In 1992, representatives from most of the countries in the world met in Rio de Janeiro to adopt a framework for international action on the issue of the increasing concentrations of greenhouse gases in the atmosphere. The accepted scientific view is that the increasing anthropogenic release of greenhouse gases (most notably, CO2, methane, and NOx, CFCs, and water vapour) will result (and may have already) in significant changes to the Earth’s climate system, including a substantial warming at the Earth’s surface. It was felt that efforts must be made to reduce both the level of emissions and the overall concentration of greenhouse gases in the atmosphere. The resulting framework – the UN Framework Convention

on Climate Change (UNFCCC) – provided an initial step toward this emission reduction goal. The UNFCCC has now been ratified by over 180 countries and entered into force in March 1994. Subsequent to this, the Convention was supplemented with the Kyoto Protocol (agreed to at a meeting in Kyoto, Japan, in December, 1997), which identified specific emission reduction targets for 39 developed countries (so-called Annex B countries, since these commitments are listed in Annex B of the Protocol). The Protocol represents a binding agreement to reduce the global emission of greenhouse gases. To date, the Protocol has been signed by 84 countries and ratified by 37. To take the force of international law, 55 countries representing over 55% of the total greenhouse gas emissions globally must ratify the Protocol.

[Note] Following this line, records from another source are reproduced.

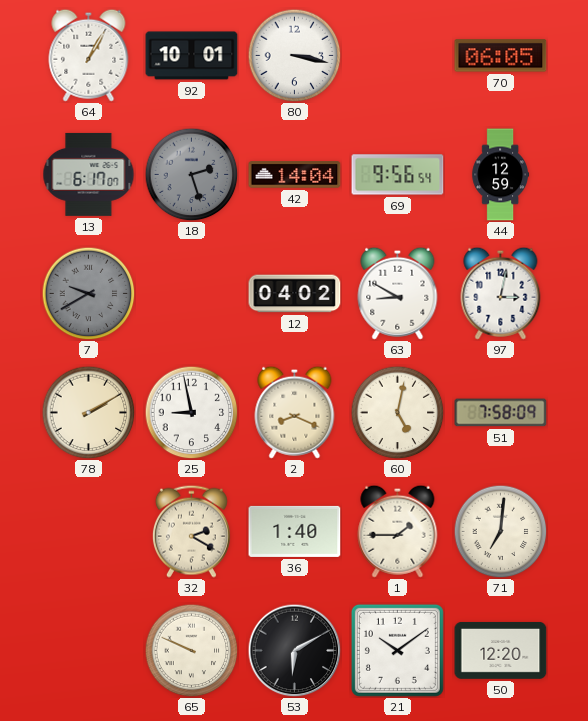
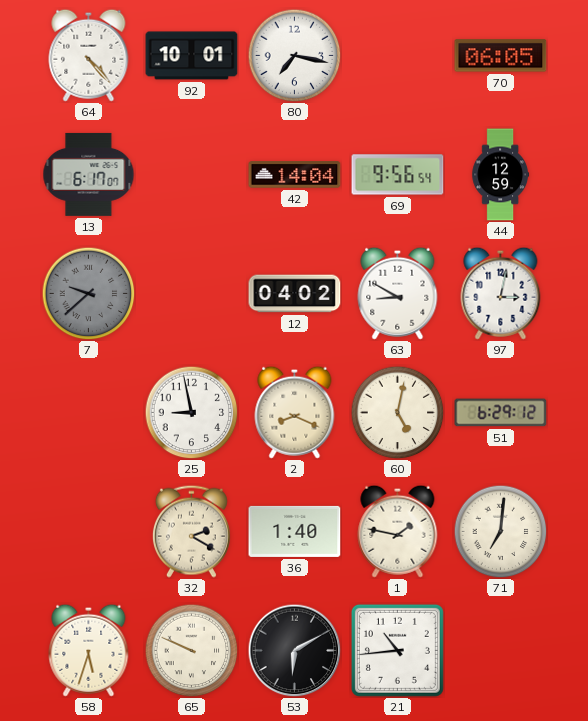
64: 1:05 -> 4:23
80: 3:17 -> 7:17
18: 2:27 -> none
7: 9:40 -> 9:38
78: 2:10 -> none
51: 7:58 -> 6:29
1: 1:45 -> 1:47
58: none -> 5:33
21: 10:09 -> 10:44
50: 12:20 -> none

However, in the spring of 2001, the Bush administration in the US announced that it would not ratify the Protocol and would not be bound by its provisions. At the time of this writing, the Parties to the Convention have just completed a two-week meeting in Bonn (officially the Conference of the Parties 6, part II or COP 6.II) in an attempt to revise the Protocol to a point where it is acceptable to most, if not all, countries in the world. The Earth Summit in Durban, South Africa, in September 2002, however, failed to ratify the Protocol.